What do the ancient Mayans and today’s financial pundits have in common?

They both predict doomsday at the end of 2012.

Perhaps you’ve heard about “taxmageddon” and the “fiscal cliff” the U.S. economy is headed toward? It’s when the expiration of Bush-era tax cuts converge with across the board spending cuts effective January 1st, 2013.

As you may recall, during “The Great Debt Ceiling Debate” last summer, Congress and the Obama Administration couldn’t agree on how to reduce the deficit (much less balance the budget). But they needed to raise the debt ceiling or (gasp!) Uncle Sam’s checks might bounce.

So, they raised the debt ceiling anway (shocker) and agreed to form a committee (great…we were just running low on committees) to come up with a deficit reduction plan.  Funny, we thought it was Congress’s job (not some 12 person council) to come up with a budget, but maybe their budget building muscles have atrophied.

Anyway, the deal was that if the commitee / Congress / Obama Administration didn’t get a it done by December 31, 2012 then the Bush
era tax cuts would expire.
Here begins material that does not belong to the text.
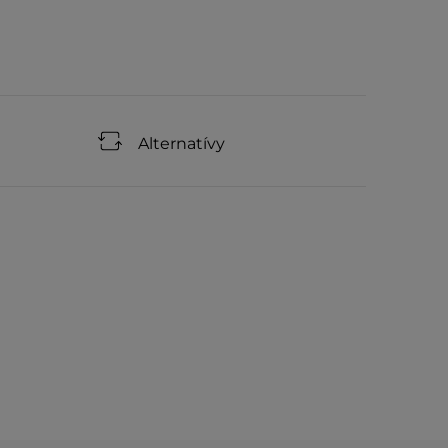
Alternatívy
This is a defacto tax increase heaped upon the Affordable Healthcare program (“Obamacare”), which was deemed a tax by the Supreme Court.   In short, more taxes and more money going to the government.
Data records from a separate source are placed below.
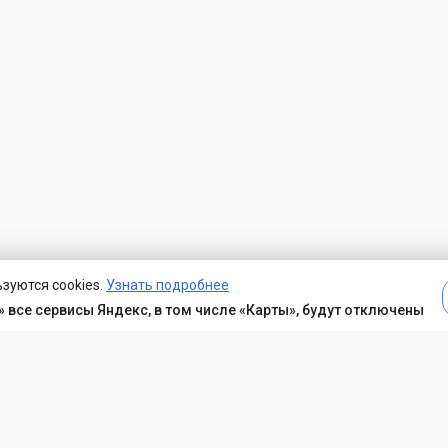
зуются cookies.
Узнать подробнее
 все сервисы Яндекс, в том числе «Карты», будут отключены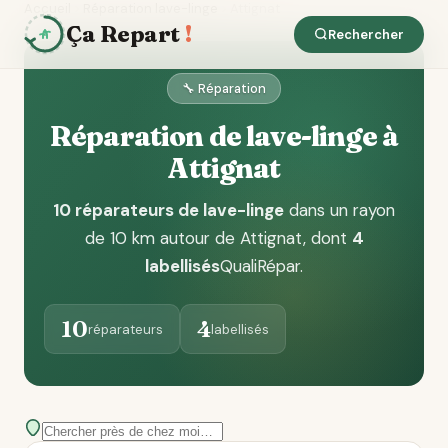
Accueil
Réparation lave-linge
Attignat
Ça Repart
!
Rechercher
🔧 Réparation
Réparation de lave-linge à
Attignat
10 réparateurs de lave-linge
dans un rayon
de 10 km autour de Attignat
, dont
4
labellisés
QualiRépar
.
10
4
réparateurs
labellisés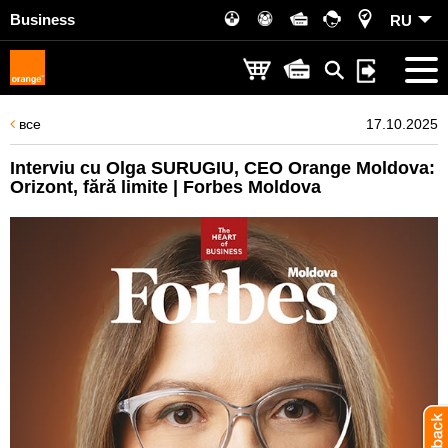
Business
RU
все
17.10.2025
Interviu cu Olga SURUGIU, CEO Orange Moldova:
Orizont, fără limite | Forbes Moldova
So that’s the revenue side.

On the spending side, there’s an across the board cut which indiscriminately reduces discretionary government spending. While we’re tempted to comment on this, it isn’t the topic of this episode, so we’ll bite out tongues (ouch!).

So what in the world does all this mean? And most specifically, what does it mean to real estate investors?

To find out, we take our mobile microphones to Scottsdale, Arizona.  Sharing perspectives on the impending end of the financial world:

  • Your main Mayan, host Robert Helms
  • Your sheer drop off in talent, co-host Russell Gray
  • Special guest, CPA and Rich Dad Advisor, Tom Wheelwright

The topic for this episode came up while we were attending a Rich Dad Advisor retreat.  Now, we’re not Rich Dad Advisors…more like
groupies…but our friend Robert Kiyosaki is kind enough to let us hang out with his team from time to time, so we found ourselves in
Scottsdale in August.  But don’t worry, we packed our parkas.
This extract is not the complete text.